Long-Term Agent Memory Evaluation Guide
Long-term agent memory evaluation guide for testing recall accuracy, scoped persistence, correction handling, deletion, and privacy regressions.
Long-Term Agent Memory Evaluation Guide
The risky memory bug is not that an agent forgets your favorite editor. The risky bug is that it remembers a revoked credential-shaped note, recalls another tenant's preference, or confidently uses a stale instruction after the user corrected it three sessions ago. Long-term memory changes an AI agent from a stateless responder into a stateful product, so it needs stateful tests.
Agent memory evaluation asks whether stored facts are captured, retrieved, updated, ignored, and deleted under the right conditions. This is not the same as a general LLM quality eval. A response can be fluent and still use the wrong memory. A retrieval can find the right note and still violate a privacy policy by exposing it in the wrong context.
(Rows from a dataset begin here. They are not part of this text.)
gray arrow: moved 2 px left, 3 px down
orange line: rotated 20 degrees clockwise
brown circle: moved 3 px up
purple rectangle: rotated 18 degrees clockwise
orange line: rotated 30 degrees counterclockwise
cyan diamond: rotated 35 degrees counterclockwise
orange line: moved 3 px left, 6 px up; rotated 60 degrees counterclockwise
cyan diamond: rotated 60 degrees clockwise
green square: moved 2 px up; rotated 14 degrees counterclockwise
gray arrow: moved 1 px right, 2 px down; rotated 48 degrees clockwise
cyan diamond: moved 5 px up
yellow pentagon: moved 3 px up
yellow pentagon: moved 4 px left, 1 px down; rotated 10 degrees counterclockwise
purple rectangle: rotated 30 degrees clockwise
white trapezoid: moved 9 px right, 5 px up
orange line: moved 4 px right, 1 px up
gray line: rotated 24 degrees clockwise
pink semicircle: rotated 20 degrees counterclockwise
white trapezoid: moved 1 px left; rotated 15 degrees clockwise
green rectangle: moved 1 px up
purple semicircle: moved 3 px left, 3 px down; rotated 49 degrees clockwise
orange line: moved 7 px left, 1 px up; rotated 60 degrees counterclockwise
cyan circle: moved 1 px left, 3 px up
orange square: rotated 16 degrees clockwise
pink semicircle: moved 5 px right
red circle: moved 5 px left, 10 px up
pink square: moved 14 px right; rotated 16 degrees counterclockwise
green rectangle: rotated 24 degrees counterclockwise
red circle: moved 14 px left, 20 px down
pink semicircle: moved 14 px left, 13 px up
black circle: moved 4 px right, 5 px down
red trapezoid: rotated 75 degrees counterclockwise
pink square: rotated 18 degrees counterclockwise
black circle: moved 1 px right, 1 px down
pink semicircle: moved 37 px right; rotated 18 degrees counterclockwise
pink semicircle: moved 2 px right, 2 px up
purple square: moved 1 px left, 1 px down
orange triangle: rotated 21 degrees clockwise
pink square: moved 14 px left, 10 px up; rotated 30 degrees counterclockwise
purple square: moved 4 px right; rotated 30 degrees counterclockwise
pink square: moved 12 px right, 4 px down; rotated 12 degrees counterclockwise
This guide is about durable memory in agent products: profile facts, project preferences, tool habits, past decisions, user corrections, and private notes. For a broader catalog of memory failure modes, read the memory testing AI agents guide. For evaluating whole agent runs across steps and tools, see the agent trajectory evaluation guide.
Memory Quality Is a Lifecycle, Not a Recall Score
Most teams start by measuring whether the agent can recall a stored fact. That is useful, but incomplete. Long-term memory has a lifecycle: capture, consolidation, retrieval, use, update, conflict resolution, retention, and deletion. Each stage can fail independently.
| Memory stage | What can go wrong | Evaluation signal |
|---|---|---|
| Capture | Stores trivial, sensitive, or false facts | Memory write audit and classification |
| Consolidation | Merges unrelated facts or loses qualifiers | Diff of stored memory after multi-turn session |
| Retrieval | Pulls irrelevant or cross-user memories | Retrieved memory IDs and relevance labels |
| Use | Mentions memory when it should stay implicit | Response rubric with privacy checks |
| Update | Keeps stale preference after correction | Conflict scenario with expected replacement |
| Retention | Keeps expired data too long | Time-travel or retention policy test |
| Deletion | Recalls deleted memory | Erasure test after delete request |
Treat each stage as observable. If your platform does not expose memory write and retrieval traces in test mode, build that visibility before arguing about eval scores. Without traces, every failure becomes a prompt mystery.
Define Memory Types Before Writing Tests
Not every remembered item deserves the same behavior. A user's preferred test framework is different from a passport number, a one-time troubleshooting detail, or an instruction that applies only to a single repository. Good evaluations label memory by type.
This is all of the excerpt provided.